We now know when the first medical evacuation in the history of the International Space Station will take place.
Friday evening (January 9), NASA announced that he is targeting Wednesday, January 14, the earlier-than-expected departure of SpaceX’s four-person spacecraft. Crew-11 mission from the orbiting laboratory.
Crew 11 consists of NASA astronauts Mike Fincke and Zena Cardman, Japanese space pilot Kimiya Yui and Oleg Platonov of the Russian space agency. Roscosmos. The quartet arrived at the ISS on August 2 for a stay of about six months, but they will end up falling a little short of that goal.
On Wednesday, January 7, NASA announced that it was postponing a spacewalk on Thursday, January 8 that was to be carried out by Fincke and Cardman because an ISS astronaut had experienced a “medical concern“.
On Thursday, the agency announced that it bring Crew-11 astronauts home soonerto better diagnose and treat this medical problem. NASA wouldn’t tell us which astronaut was affected or what exactly the problem was, citing privacy concerns.

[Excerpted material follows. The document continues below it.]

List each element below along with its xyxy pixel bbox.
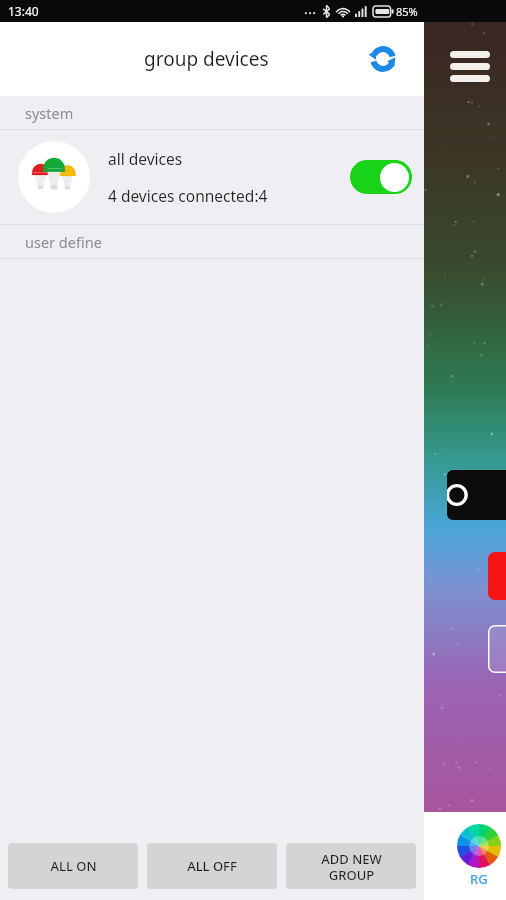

Dr. James Polk, NASA’s chief health and medical officer, however, gave a vague description during a news conference Thursday.

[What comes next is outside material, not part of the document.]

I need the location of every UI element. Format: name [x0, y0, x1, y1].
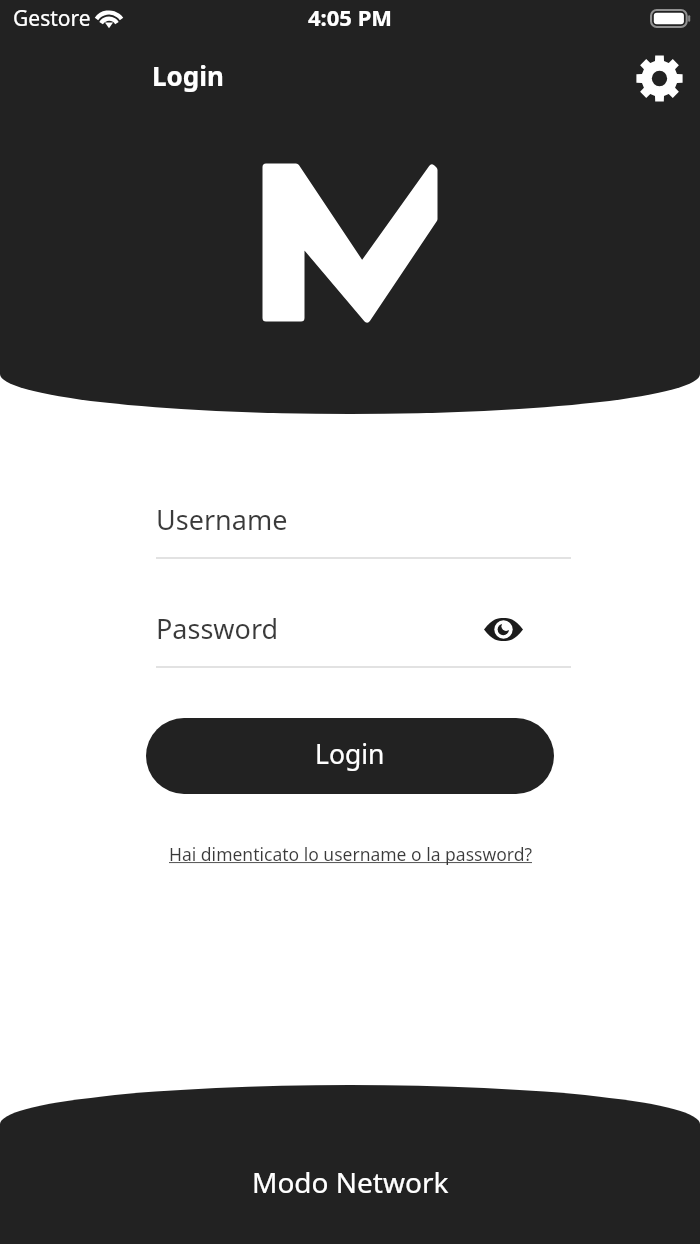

“This is not an operational issue. This is not an injury that occurred during continued operations,” Polk said. “It is mainly a medical problem in difficult areas of microgravityand with the hardware suite we have available to carry out a diagnosis.”

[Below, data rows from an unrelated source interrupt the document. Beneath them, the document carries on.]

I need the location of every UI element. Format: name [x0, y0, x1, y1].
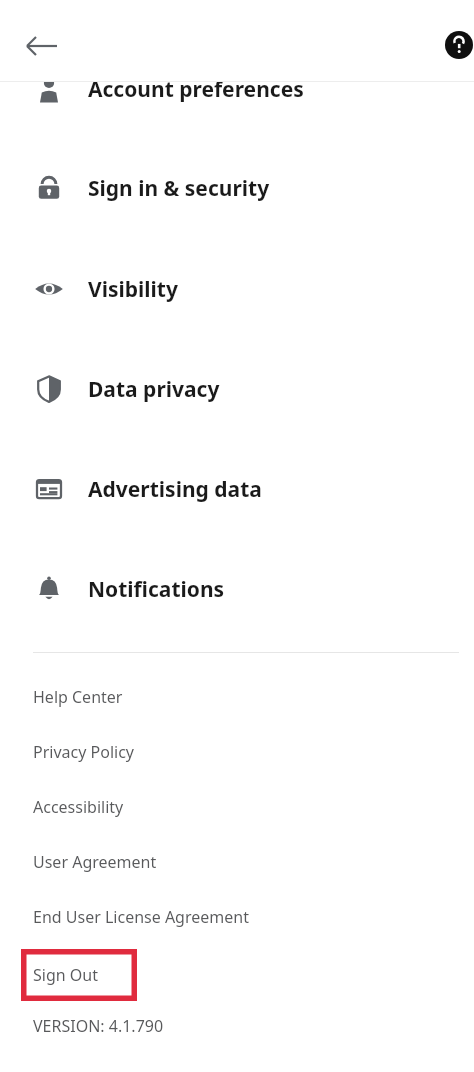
staticText: End User License Agreement: [33, 906, 249, 928]
button[interactable]: User Agreement: [0, 840, 474, 884]
staticText: Data privacy: [88, 375, 220, 404]
button[interactable]: Advertising data: [0, 455, 474, 523]
staticText: User Agreement: [33, 851, 157, 873]
button[interactable]: End User License Agreement: [0, 895, 474, 939]
staticText: Sign Out: [33, 964, 98, 986]
button[interactable]: Help Center: [0, 675, 474, 719]
button[interactable]: Visibility: [0, 255, 474, 323]
staticText: Visibility: [88, 275, 178, 304]
button[interactable]: Notifications: [0, 555, 474, 623]
staticText: Advertising data: [88, 475, 262, 504]
staticText: Sign in & security: [88, 174, 270, 203]
staticText: Account preferences: [88, 82, 304, 104]
button[interactable]: Accessibility: [0, 785, 474, 829]
button[interactable]: Account preferences: [0, 82, 474, 123]
button[interactable]: Privacy Policy: [0, 730, 474, 774]
staticText: Accessibility: [33, 796, 124, 818]
staticText: VERSION: 4.1.790: [33, 1015, 164, 1037]
button[interactable]: Data privacy: [0, 355, 474, 423]
button[interactable]: Sign in & security: [0, 154, 474, 222]
staticText: Notifications: [88, 575, 225, 604]
staticText: Help Center: [33, 686, 123, 708]
button[interactable]: Sign Out: [21, 949, 137, 1001]
staticText: Privacy Policy: [33, 741, 134, 763]
button[interactable]: Back: [14, 18, 70, 74]
button[interactable]: Help: [431, 17, 474, 73]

On Thursday, NASA officials said they would soon set a departure date for Crew 11, and that information did indeed arrive quickly – Friday evening.
The Crew-11 astronauts were supposed to stay aboard the ISS until their replacements, SpaceX’s four spaceplanes, arrived. Crew-12 assignment. Liftoff for Crew-12 is currently scheduled for mid-February, although NASA plans to move it up a bit if possible.
After Crew 11 departs, only three astronauts will remain aboard the orbiting laboratory: NASA’s Christopher Williams and cosmonauts Sergey Kud-Sverchkov and Sergei Mikayev, all of whom traveled to the ISS. November 27 aboard a Russian Soyuz spacecraft.
It’s definitely a skeleton crewbecause the current nominal crew size of the ISS is seven people. But this is far from unprecedented; three was the base crew size for the station until 2009, when it was doubled to six. (The current benchmark is seven.)
The ISS has been continuously staffed with rotating crews of astronauts since November 2000. It’s a bit surprising that it took a quarter of a century to see the first medical evacuation from the orbiting laboratory: Statistical models suggest that such events should recur at intervals of about three years, according to Polk.